Thanks are also owed to: the Gemological Institute of America, Communication Control Services (CCS), the American Rom Society, particularly Mr. Sacha Pienez, "Flatman" Corinth, Robert Brawley, Louis Gay, and particularly the late Jeremy "Coke Bottles" Goodman and his family.
Less technically, and more personally, this novel would not have been possible if not for the kindness, support, friendship, and unwavering belief of a select few.
Particularly all of "Team Steinberg"—Jack Kratsas, Rolf Egelandsdal, and Pat Glynn—without whom I'd be stuck in place forever; Pat Nohrden, David Emry (with Peggy and Nancy of course), Gary Smith, and Jerrilyn Betts, who came through like champs; Bernie Kurman, my most trusted face to the world; and the Aguila family, who've always been there for me.
Also: my mother—Gloria Steinberg—who has put up with all the nonsense and who now deserves to reap the treasures; the comically malevolent Antosha Kameniensky (who has kept me alive despite my best efforts to the contrary) ; and my constant musical companion on this journey, Bob Seger.
A very special and very personal thanks to Jack Hoeft, Arlene Friedman, believer Brandon Saltz, and all the other champions and stone pros of Bantam Doubleday Dell, past and present. Particularly: Steve Rubin, Irwyn Apple-baum, Erik Engstrom, Michael Palgon, Nita Taublib, and Kate Miciak.

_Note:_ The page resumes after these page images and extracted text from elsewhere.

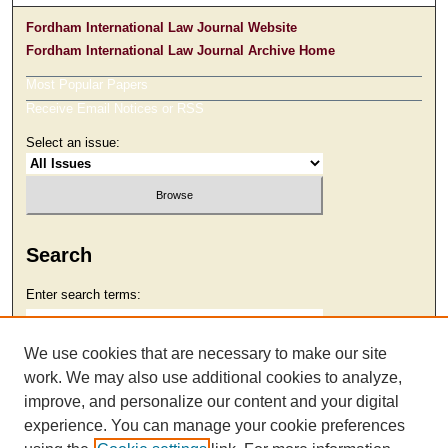
Fordham International Law Journal Website
Fordham International Law Journal Archive Home
Most Popular Papers
Receive Email Notices or RSS
Select an issue:
Search
Enter search terms:
We use cookies that are necessary to make our site
work. We may also use additional cookies to analyze,
Select context to search:
improve, and personalize our content and your digital
experience. You can manage your cookie preferences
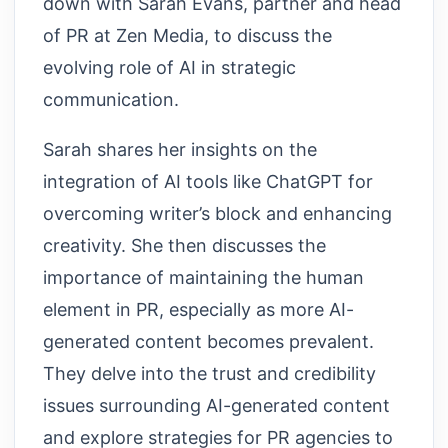
down with Sarah Evans, partner and head
of PR at Zen Media, to discuss the
evolving role of AI in strategic
communication.
Sarah shares her insights on the
integration of AI tools like ChatGPT for
overcoming writer’s block and enhancing
creativity. She then discusses the
importance of maintaining the human
element in PR, especially as more AI-
generated content becomes prevalent.
They delve into the trust and credibility
issues surrounding AI-generated content
and explore strategies for PR agencies to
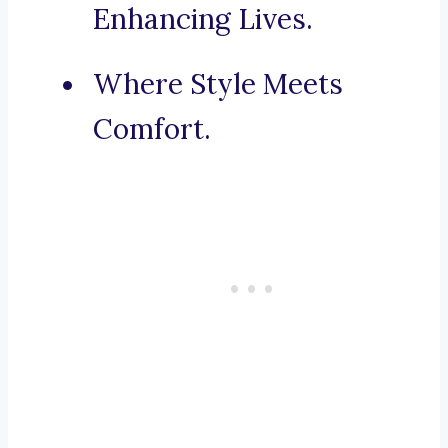
Enhancing Lives.
Where Style Meets
Comfort.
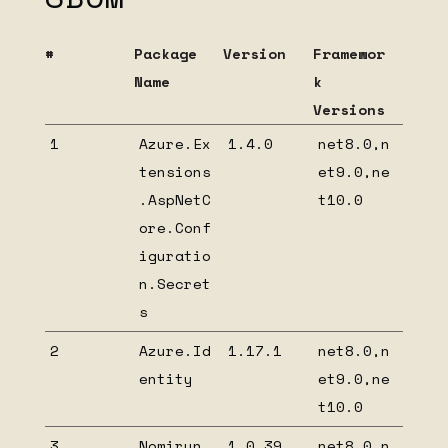
Nomirun Host Extensions
#
Package
Version
Framewor
Migrate from INomirunBootstrapable to
NomirunModuleStartup
Name
k
Versions
Create your own Nomirun host extension
1
Azure.Ex
1.4.0
net8.0,n
HIDDEN
tensions
et9.0,ne
Beta installation
.AspNetC
t10.0
Nomirun Host OpenTelemetry extension
ore.Conf
1.0.6 dependency list
iguratio
Nomirun Host OpenTelemetry extension
n.Secret
1.0.5 dependency list
s
Nomirun Host OpenTelemetry extension
1.0.4 dependency list
2
Azure.Id
1.17.1
net8.0,n
Nomirun Host OpenTelemetry extension
entity
et9.0,ne
1.0.3 dependency list
t10.0
Nomirun Host OpenTelemetry extension
1.0.2 dependency list
3
Nomirun.
1.0.39
net8.0,n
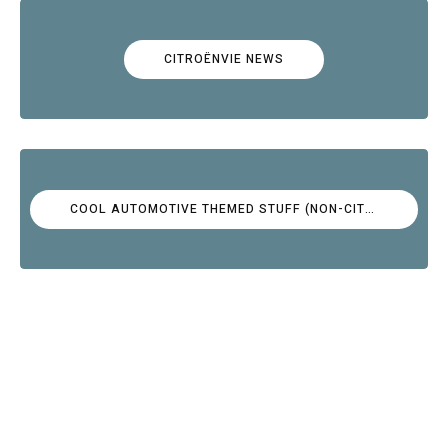
CITROËNVIE NEWS
COOL AUTOMOTIVE THEMED STUFF (NON-CITROËN)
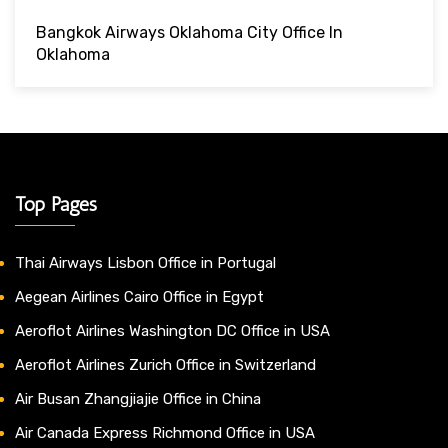
Bangkok Airways Oklahoma City Office In
Oklahoma
Top Pages
Thai Airways Lisbon Office in Portugal
Aegean Airlines Cairo Office in Egypt
Aeroflot Airlines Washington DC Office in USA
Aeroflot Airlines Zurich Office in Switzerland
Air Busan Zhangjiajie Office in China
Air Canada Express Richmond Office in USA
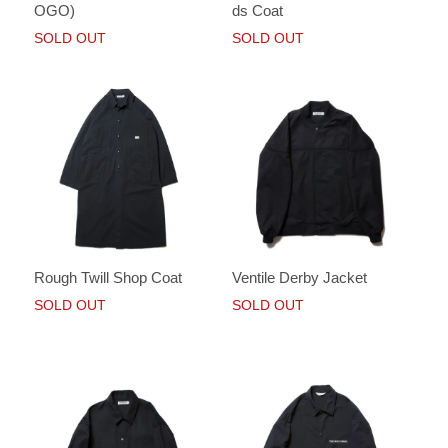
OGO)
ds Coat
SOLD OUT
SOLD OUT
Rough Twill Shop Coat
Ventile Derby Jacket
SOLD OUT
SOLD OUT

To Shawn Coyne—editor and friend—thank you. Your "nudges" continue to improve the work, sharpen the message, to keep me out of my own way, so that the story can shine through. Two joyously down, a great many to go!
A surgeon I know once told me that what lay beneath the skin was far more beautiful, far more interesting, than what lay on the surface. So, too, with Nobody's Safe.
For the incisive/insightful questions and answers, for the patience, the calmness, the E-mailed suggestions/solutions, sympathetically taking the muddled, too-long phone calls and inspiring clarity of message, for being there for me despite my bullshit . . . my complete soulful thanks and appreciation to the PINDER LANE ALL STARS!!!
Robert Thixton, Dick Duane, Jean Free, Nancy Cof-fey, and Roger Hayes, all of that tireless, selfless, remarkable staff are in a large way responsible for what's under the skin of Nobody's Safe, the guts of the thing. It's a better book, and I'm a better man, for having been with them.
Success!
Richard Steinberg
Somewhere in America
1998
Richard Steinberg lectures on issues that include counterterrorism, international security, and the history of assassinations in America. A former consultant and founder of an international high-risk security firm, Steinberg began writing full-time after recovering from a gunshot wound incurred in the line of duty. His first novel, The Gemini Man, is currently being developed for a feature film adaptation by producer Steven Hart. His most recent novel is The Four Phase Man.